When I was a kid, I was really bored in school. In second grade, I remember having to stay in from recess and write on the chalkboard “I will not talk during class” one hundred times on the board.
Clearly, it didn’t have much impact on me because I kept getting in trouble. As I got older, I got my seat moved in school – a lot.
I remember being moved three separate times in 3rd grade (Mrs. Detzer had no tolerance for my gabby ways), once in 8th grade (nor did Mrs. Harris) and once in 11th grade (Mrs. Rhodes is the reason I met my first husband! She put me in the front row but against the wall, so I’d turn sideways in my chair and we’d sit and write notes to each other during class).

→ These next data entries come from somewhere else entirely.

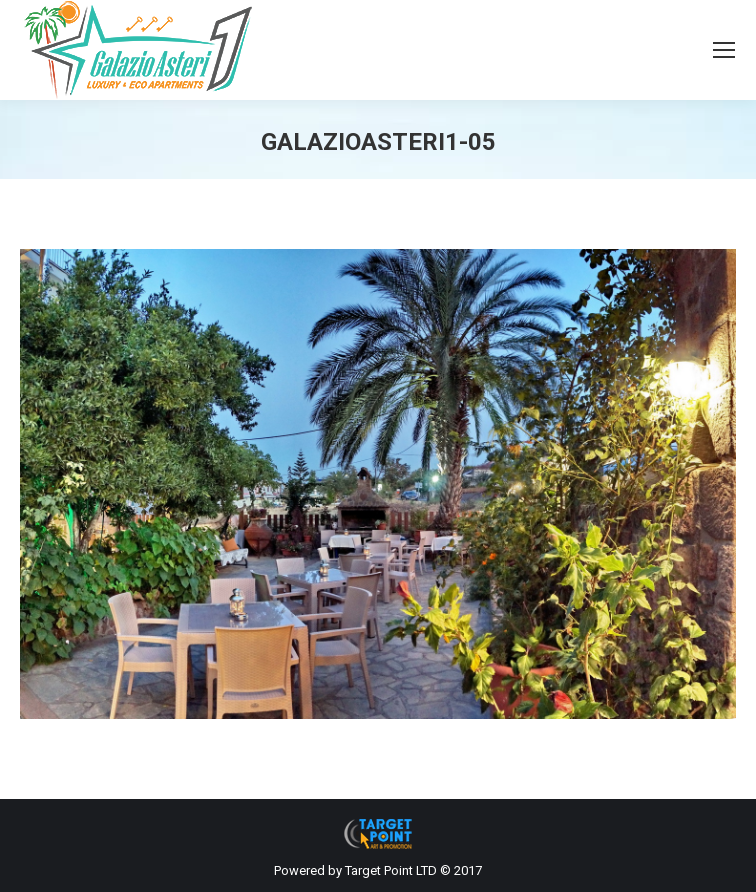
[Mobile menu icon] (724, 50)
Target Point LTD (391, 870)
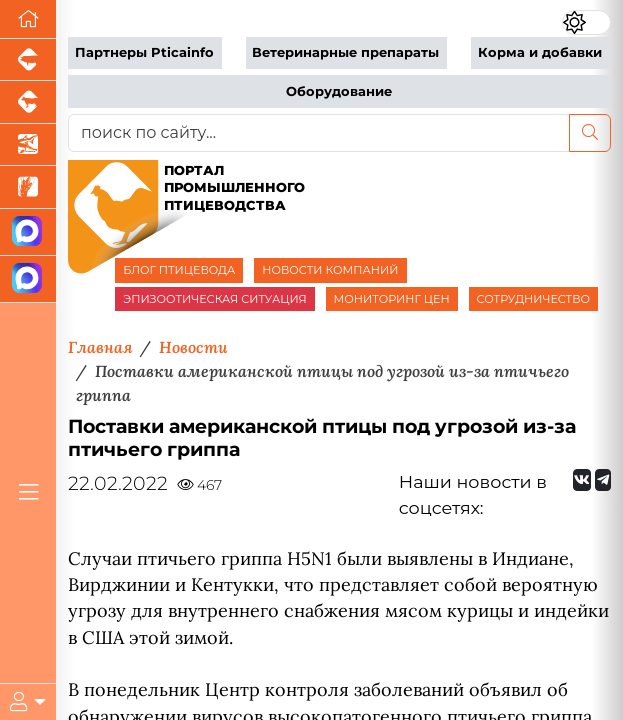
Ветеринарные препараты (345, 52)
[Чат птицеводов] (28, 279)
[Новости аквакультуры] (28, 145)
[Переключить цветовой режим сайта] (586, 22)
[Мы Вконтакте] (582, 480)
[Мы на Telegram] (603, 480)
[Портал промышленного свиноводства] (28, 60)
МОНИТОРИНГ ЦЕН (392, 299)
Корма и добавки (540, 52)
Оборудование (339, 91)
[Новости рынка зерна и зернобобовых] (28, 187)
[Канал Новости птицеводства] (28, 232)
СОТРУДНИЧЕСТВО (534, 299)
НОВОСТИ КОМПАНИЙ (330, 270)
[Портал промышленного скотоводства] (28, 102)
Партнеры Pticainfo (144, 52)
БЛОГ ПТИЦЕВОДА (179, 270)
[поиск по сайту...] (319, 133)
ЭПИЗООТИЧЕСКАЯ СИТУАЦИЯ (214, 299)
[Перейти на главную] (28, 19)
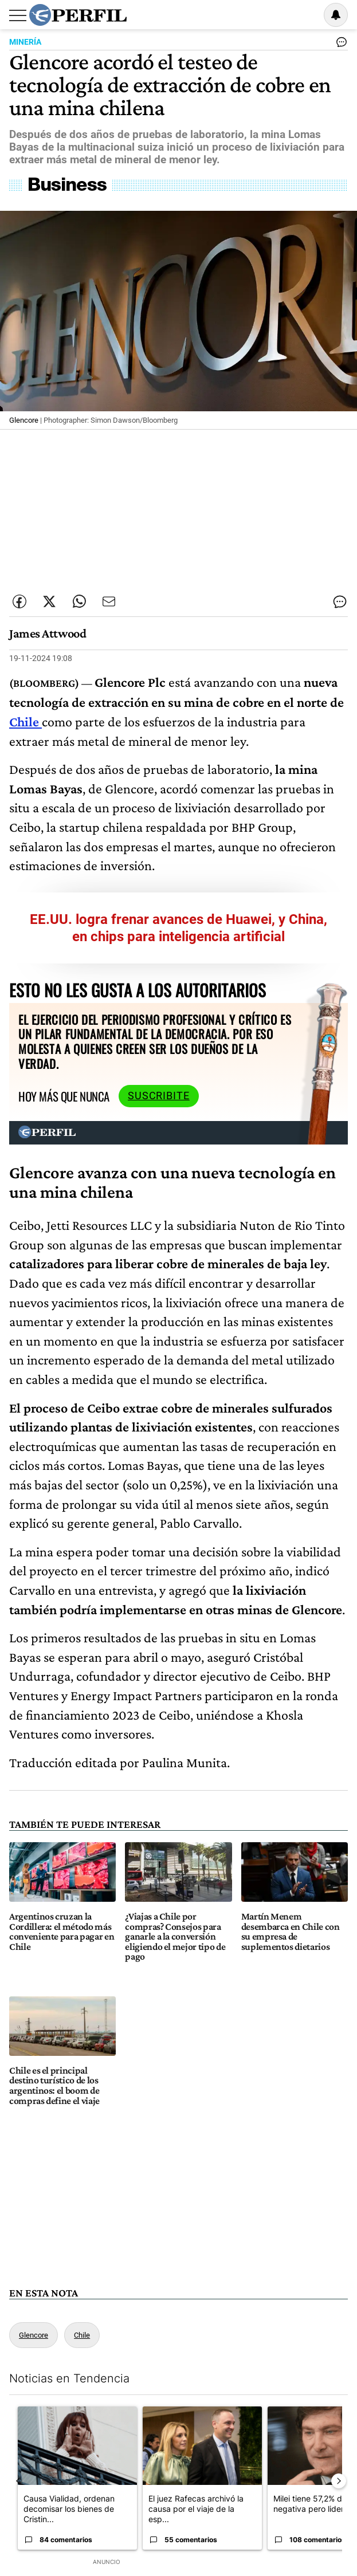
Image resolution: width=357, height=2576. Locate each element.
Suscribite (159, 1096)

Then in high school, I acted in improv theatre and in college I offered educational speaking gigs on health and wellness issues to other students on campus.
I remember hearing my parents say things to me like “you talk too loud/too fast/too much” and “you need to tone down your expressions when you talk” (apparently my big eyes would bug out even bigger when I was making a point and my hands would gesticulate wildly and that wasn’t very becoming for a young lady) and “why do you always need to be out with your friends? Can’t you just do something by yourself?”
So for many years, I got the message that I was “too much”. Too social, too chatty, too talkative, too whatever.
Then, when I started my own business in 2000 and started speaking to groups to build my coaching practice, I realized that all of these things that I thought were character flaws were actually my natural strengths… and started to use them to my advantage.
Even though I’d been talking other people’s ears off since I was in elementary school, I didn’t really find my voice until I was 30. (Ironically, it’s the year that I started my business and soon after, separated from my first husband. Coincidental? I think not.)
What does it mean to find your voice?
- Believe that your ideas, thoughts and opinions matter – and share them with others.
- Know your values and stick to them, even when it might be against the norm.
- Ask for help, even when it’s uncomfortable.
- Realize that you can sit and complain about something or you can speak up and do something to change it (the whole “be part of the solution, not part of the problem” concept!)
- Be in integrity with yourself – stop caring what other people think about you and worry more about what you think about yourself.
What does this have to do with smart self-care?
EVERYTHING!
When you apply these concepts to incorporating smart self-care into your life, things get so much easier!
YOU perfect the art of asking for – and receiving – help.
YOU take time to revitalize because you know that you deserve it!
YOU only say yes to projects that delight you and you politely decline those that don’t.
YOU decide to stop being tired and simply go rest (take a nap, go to bed early, enjoy quiet time).
YOU finally let go of the guilt because you realize that it doesn’t serve you AT. ALL.
Exercising your voice is VERY freeing.